When I agreed to host Christmas, what I didn’t factor in was that I would be barely two months postpartum. I was crying for hours every day because right after Thanksgiving, I had to return to work after a short 8-week maternity leave (Thanks America).
What I also didn’t consider was that my family would want to know all the logistics for returning to work: how long was my commute, how long I’d be away each day, who was watching my son, how I was handling it and how many days I had left. It felt like torture for me, having to answer the same questions repeatedly without losing control of my emotions and crying alone in his nursery.

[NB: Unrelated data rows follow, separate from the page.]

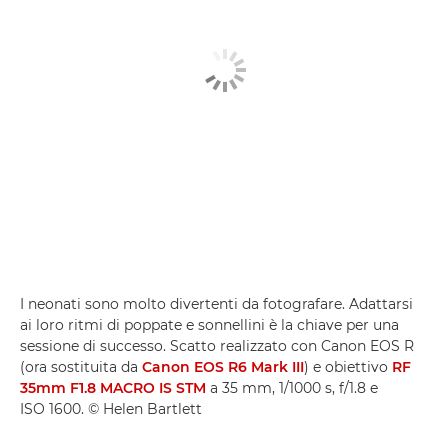
I neonati sono molto divertenti da fotografare. Adattarsi
ai loro ritmi di poppate e sonnellini è la chiave per una
sessione di successo. Scatto realizzato con Canon EOS R
(ora sostituita da
Canon EOS R6 Mark III
) e obiettivo
RF
35mm F1.8 MACRO IS STM
a 35 mm, 1/1000 s, f/1.8 e
ISO 1600. © Helen Bartlett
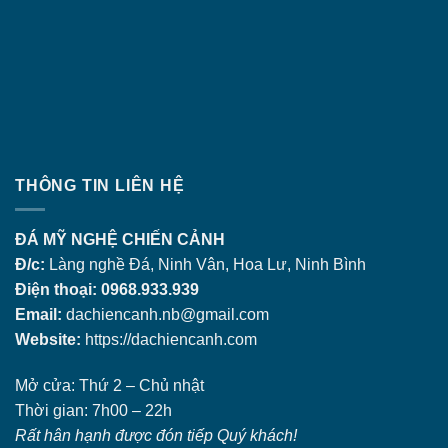
THÔNG TIN LIÊN HỆ
ĐÁ MỸ NGHỆ CHIẾN CẢNH
Đ/c:
Làng nghề Đá, Ninh Vân, Hoa Lư, Ninh Bình
Điện thoại: 0968.933.939
Email:
dachiencanh.nb@gmail.com
Website:
https://dachiencanh.com
Mở cửa: Thứ 2 – Chủ nhật
Thời gian: 7h00 – 22h
Rất hân hạnh được đón tiếp Quý khách!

I was nervous about cooking for our families as I get massive anxiety when I cook for others. I just don’t have the confidence in my own cooking skills to make a meal for a lot of people, let alone have the pressure of not screwing up a once a year important family meal.
But we decided to tackle the hosting duties anyway as we didn’t want to decide what set of parents would get to spend time with the new babies in our family (my brother had had a daughter two months before me).
We delegated what we could, and my husband stepped into the role of the main chef, where I was responsible for both nursing my 2 month old and preparing the side dishes. We kept it pretty simple, making or buying most of the staples. There were only minor complaints (who complains when we just made you an edible meal!?! Your welcome) and we managed to make it through dinner pretty smoothly.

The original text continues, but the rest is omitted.